* **BRIEF**
Each record listed below is to be output exactly as written.

Dataset items:
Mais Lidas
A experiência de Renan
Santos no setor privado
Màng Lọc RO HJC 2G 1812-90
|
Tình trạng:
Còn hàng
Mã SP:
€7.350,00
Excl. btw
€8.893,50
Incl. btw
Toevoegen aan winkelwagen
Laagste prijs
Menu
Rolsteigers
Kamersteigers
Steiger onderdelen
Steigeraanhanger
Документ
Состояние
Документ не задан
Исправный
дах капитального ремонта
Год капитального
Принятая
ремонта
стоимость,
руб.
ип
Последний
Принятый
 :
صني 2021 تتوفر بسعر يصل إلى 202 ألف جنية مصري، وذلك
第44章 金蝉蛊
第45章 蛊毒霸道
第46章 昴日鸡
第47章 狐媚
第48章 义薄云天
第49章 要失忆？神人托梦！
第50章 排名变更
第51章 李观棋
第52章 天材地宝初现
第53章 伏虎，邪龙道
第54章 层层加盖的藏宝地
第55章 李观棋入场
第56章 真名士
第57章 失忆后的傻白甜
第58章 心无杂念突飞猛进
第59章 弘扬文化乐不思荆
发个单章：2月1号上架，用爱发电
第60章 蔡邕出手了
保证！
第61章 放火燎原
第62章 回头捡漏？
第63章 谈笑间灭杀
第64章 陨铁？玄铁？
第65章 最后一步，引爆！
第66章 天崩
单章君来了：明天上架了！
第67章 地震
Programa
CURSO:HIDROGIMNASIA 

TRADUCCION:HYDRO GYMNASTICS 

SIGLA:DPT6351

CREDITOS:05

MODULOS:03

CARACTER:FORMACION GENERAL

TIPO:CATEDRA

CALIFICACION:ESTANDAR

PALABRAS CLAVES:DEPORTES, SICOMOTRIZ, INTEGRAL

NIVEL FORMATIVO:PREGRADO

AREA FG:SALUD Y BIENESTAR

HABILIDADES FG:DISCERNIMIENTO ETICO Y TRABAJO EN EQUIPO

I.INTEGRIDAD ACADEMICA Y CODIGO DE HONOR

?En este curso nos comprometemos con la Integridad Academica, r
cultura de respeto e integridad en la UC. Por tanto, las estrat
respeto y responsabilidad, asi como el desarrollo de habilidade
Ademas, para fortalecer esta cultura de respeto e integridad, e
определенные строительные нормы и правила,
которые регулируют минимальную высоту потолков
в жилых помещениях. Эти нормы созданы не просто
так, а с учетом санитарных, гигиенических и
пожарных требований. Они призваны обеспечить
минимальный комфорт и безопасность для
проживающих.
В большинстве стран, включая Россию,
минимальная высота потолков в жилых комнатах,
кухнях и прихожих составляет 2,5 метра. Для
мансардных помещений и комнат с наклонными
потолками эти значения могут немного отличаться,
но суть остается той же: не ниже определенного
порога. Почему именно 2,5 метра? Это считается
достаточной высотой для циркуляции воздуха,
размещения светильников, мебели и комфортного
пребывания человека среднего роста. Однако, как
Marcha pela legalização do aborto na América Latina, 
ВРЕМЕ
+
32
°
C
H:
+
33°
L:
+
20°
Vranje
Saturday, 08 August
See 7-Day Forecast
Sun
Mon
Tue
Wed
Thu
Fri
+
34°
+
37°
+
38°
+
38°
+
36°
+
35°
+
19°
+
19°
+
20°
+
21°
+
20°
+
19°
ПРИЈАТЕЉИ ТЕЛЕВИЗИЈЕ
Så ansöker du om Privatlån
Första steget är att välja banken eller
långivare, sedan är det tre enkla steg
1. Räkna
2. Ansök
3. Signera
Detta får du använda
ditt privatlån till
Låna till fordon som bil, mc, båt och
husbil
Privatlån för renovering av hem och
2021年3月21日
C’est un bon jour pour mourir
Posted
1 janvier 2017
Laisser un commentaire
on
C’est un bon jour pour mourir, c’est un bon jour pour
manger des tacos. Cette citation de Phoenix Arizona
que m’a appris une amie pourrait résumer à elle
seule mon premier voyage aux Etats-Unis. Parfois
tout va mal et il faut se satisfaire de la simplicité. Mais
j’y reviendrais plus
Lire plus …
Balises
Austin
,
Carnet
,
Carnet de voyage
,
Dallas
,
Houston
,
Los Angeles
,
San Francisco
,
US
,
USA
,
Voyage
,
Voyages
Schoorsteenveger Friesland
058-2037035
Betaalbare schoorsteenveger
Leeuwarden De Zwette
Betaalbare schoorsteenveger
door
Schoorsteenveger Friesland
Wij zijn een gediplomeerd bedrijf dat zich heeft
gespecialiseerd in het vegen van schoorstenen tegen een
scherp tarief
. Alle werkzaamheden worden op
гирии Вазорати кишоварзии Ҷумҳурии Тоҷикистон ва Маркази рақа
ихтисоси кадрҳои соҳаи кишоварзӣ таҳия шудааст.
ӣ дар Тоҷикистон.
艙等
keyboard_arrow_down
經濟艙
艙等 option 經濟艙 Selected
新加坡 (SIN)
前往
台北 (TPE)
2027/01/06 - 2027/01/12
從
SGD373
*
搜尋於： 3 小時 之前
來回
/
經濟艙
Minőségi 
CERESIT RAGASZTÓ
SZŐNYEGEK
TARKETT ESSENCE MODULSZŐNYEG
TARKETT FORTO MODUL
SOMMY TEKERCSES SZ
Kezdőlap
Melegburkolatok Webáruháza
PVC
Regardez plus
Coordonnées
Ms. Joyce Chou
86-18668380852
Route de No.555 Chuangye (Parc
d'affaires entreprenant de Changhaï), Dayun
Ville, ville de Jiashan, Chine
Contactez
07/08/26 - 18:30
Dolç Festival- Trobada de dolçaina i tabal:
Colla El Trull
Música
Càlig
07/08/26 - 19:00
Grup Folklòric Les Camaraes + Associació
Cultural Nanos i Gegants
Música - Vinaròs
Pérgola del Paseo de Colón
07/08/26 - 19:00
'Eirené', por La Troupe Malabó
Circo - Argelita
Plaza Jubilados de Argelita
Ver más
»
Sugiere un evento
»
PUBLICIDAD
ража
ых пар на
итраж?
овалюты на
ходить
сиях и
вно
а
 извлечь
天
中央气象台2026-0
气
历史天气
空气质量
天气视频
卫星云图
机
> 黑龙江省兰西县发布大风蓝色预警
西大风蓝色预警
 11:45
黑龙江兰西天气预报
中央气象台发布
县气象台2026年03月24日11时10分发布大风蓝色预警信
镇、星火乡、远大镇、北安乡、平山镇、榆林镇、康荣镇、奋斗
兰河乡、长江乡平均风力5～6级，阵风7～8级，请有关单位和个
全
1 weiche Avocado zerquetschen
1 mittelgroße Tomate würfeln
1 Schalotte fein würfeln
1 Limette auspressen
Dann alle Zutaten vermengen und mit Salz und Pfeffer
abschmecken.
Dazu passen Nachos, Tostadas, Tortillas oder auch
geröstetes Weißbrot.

* **SOLUTION**
Mais Lidas
A experiência de Renan
Santos no setor privado
Màng Lọc RO HJC 2G 1812-90
|
Tình trạng:
Còn hàng
Mã SP:
€7.350,00
Excl. btw
€8.893,50
Incl. btw
Toevoegen aan winkelwagen
Laagste prijs
Menu
Rolsteigers
Kamersteigers
Steiger onderdelen
Steigeraanhanger
Документ
Состояние
Документ не задан
Исправный
дах капитального ремонта
Год капитального
Принятая
ремонта
стоимость,
руб.
ип
Последний
Принятый
 :
صني 2021 تتوفر بسعر يصل إلى 202 ألف جنية مصري، وذلك
第44章 金蝉蛊
第45章 蛊毒霸道
第46章 昴日鸡
第47章 狐媚
第48章 义薄云天
第49章 要失忆？神人托梦！
第50章 排名变更
第51章 李观棋
第52章 天材地宝初现
第53章 伏虎，邪龙道
第54章 层层加盖的藏宝地
第55章 李观棋入场
第56章 真名士
第57章 失忆后的傻白甜
第58章 心无杂念突飞猛进
第59章 弘扬文化乐不思荆
发个单章：2月1号上架，用爱发电
第60章 蔡邕出手了
保证！
第61章 放火燎原
第62章 回头捡漏？
第63章 谈笑间灭杀
第64章 陨铁？玄铁？
第65章 最后一步，引爆！
第66章 天崩
单章君来了：明天上架了！
第67章 地震
Programa
CURSO:HIDROGIMNASIA 

TRADUCCION:HYDRO GYMNASTICS 

SIGLA:DPT6351

CREDITOS:05

MODULOS:03

CARACTER:FORMACION GENERAL

TIPO:CATEDRA

CALIFICACION:ESTANDAR

PALABRAS CLAVES:DEPORTES, SICOMOTRIZ, INTEGRAL

NIVEL FORMATIVO:PREGRADO

AREA FG:SALUD Y BIENESTAR

HABILIDADES FG:DISCERNIMIENTO ETICO Y TRABAJO EN EQUIPO

I.INTEGRIDAD ACADEMICA Y CODIGO DE HONOR

?En este curso nos comprometemos con la Integridad Academica, r
cultura de respeto e integridad en la UC. Por tanto, las estrat
respeto y responsabilidad, asi como el desarrollo de habilidade
Ademas, para fortalecer esta cultura de respeto e integridad, e
определенные строительные нормы и правила,
которые регулируют минимальную высоту потолков
в жилых помещениях. Эти нормы созданы не просто
так, а с учетом санитарных, гигиенических и
пожарных требований. Они призваны обеспечить
минимальный комфорт и безопасность для
проживающих.
В большинстве стран, включая Россию,
минимальная высота потолков в жилых комнатах,
кухнях и прихожих составляет 2,5 метра. Для
мансардных помещений и комнат с наклонными
потолками эти значения могут немного отличаться,
но суть остается той же: не ниже определенного
порога. Почему именно 2,5 метра? Это считается
достаточной высотой для циркуляции воздуха,
размещения светильников, мебели и комфортного
пребывания человека среднего роста. Однако, как
Marcha pela legalização do aborto na América Latina, 
ВРЕМЕ
+
32
°
C
H:
+
33°
L:
+
20°
Vranje
Saturday, 08 August
See 7-Day Forecast
Sun
Mon
Tue
Wed
Thu
Fri
+
34°
+
37°
+
38°
+
38°
+
36°
+
35°
+
19°
+
19°
+
20°
+
21°
+
20°
+
19°
ПРИЈАТЕЉИ ТЕЛЕВИЗИЈЕ
Så ansöker du om Privatlån
Första steget är att välja banken eller
långivare, sedan är det tre enkla steg
1. Räkna
2. Ansök
3. Signera
Detta får du använda
ditt privatlån till
Låna till fordon som bil, mc, båt och
husbil
Privatlån för renovering av hem och
2021年3月21日
C’est un bon jour pour mourir
Posted
1 janvier 2017
Laisser un commentaire
on
C’est un bon jour pour mourir, c’est un bon jour pour
manger des tacos. Cette citation de Phoenix Arizona
que m’a appris une amie pourrait résumer à elle
seule mon premier voyage aux Etats-Unis. Parfois
tout va mal et il faut se satisfaire de la simplicité. Mais
j’y reviendrais plus
Lire plus …
Balises
Austin
,
Carnet
,
Carnet de voyage
,
Dallas
,
Houston
,
Los Angeles
,
San Francisco
,
US
,
USA
,
Voyage
,
Voyages
Schoorsteenveger Friesland
058-2037035
Betaalbare schoorsteenveger
Leeuwarden De Zwette
Betaalbare schoorsteenveger
door
Schoorsteenveger Friesland
Wij zijn een gediplomeerd bedrijf dat zich heeft
gespecialiseerd in het vegen van schoorstenen tegen een
scherp tarief
. Alle werkzaamheden worden op
гирии Вазорати кишоварзии Ҷумҳурии Тоҷикистон ва Маркази рақа
ихтисоси кадрҳои соҳаи кишоварзӣ таҳия шудааст.
ӣ дар Тоҷикистон.
艙等
keyboard_arrow_down
經濟艙
艙等 option 經濟艙 Selected
新加坡 (SIN)
前往
台北 (TPE)
2027/01/06 - 2027/01/12
從
SGD373
*
搜尋於： 3 小時 之前
來回
/
經濟艙
Minőségi 
CERESIT RAGASZTÓ
SZŐNYEGEK
TARKETT ESSENCE MODULSZŐNYEG
TARKETT FORTO MODUL
SOMMY TEKERCSES SZ
Kezdőlap
Melegburkolatok Webáruháza
PVC
Regardez plus
Coordonnées
Ms. Joyce Chou
86-18668380852
Route de No.555 Chuangye (Parc
d'affaires entreprenant de Changhaï), Dayun
Ville, ville de Jiashan, Chine
Contactez
07/08/26 - 18:30
Dolç Festival- Trobada de dolçaina i tabal:
Colla El Trull
Música
Càlig
07/08/26 - 19:00
Grup Folklòric Les Camaraes + Associació
Cultural Nanos i Gegants
Música - Vinaròs
Pérgola del Paseo de Colón
07/08/26 - 19:00
'Eirené', por La Troupe Malabó
Circo - Argelita
Plaza Jubilados de Argelita
Ver más
»
Sugiere un evento
»
PUBLICIDAD
ража
ых пар на
итраж?
овалюты на
ходить
сиях и
вно
а
 извлечь
天
中央气象台2026-0
气
历史天气
空气质量
天气视频
卫星云图
机
> 黑龙江省兰西县发布大风蓝色预警
西大风蓝色预警
 11:45
黑龙江兰西天气预报
中央气象台发布
县气象台2026年03月24日11时10分发布大风蓝色预警信
镇、星火乡、远大镇、北安乡、平山镇、榆林镇、康荣镇、奋斗
兰河乡、长江乡平均风力5～6级，阵风7～8级，请有关单位和个
全
1 weiche Avocado zerquetschen
1 mittelgroße Tomate würfeln
1 Schalotte fein würfeln
1 Limette auspressen
Dann alle Zutaten vermengen und mit Salz und Pfeffer
abschmecken.
Dazu passen Nachos, Tostadas, Tortillas oder auch
geröstetes Weißbrot.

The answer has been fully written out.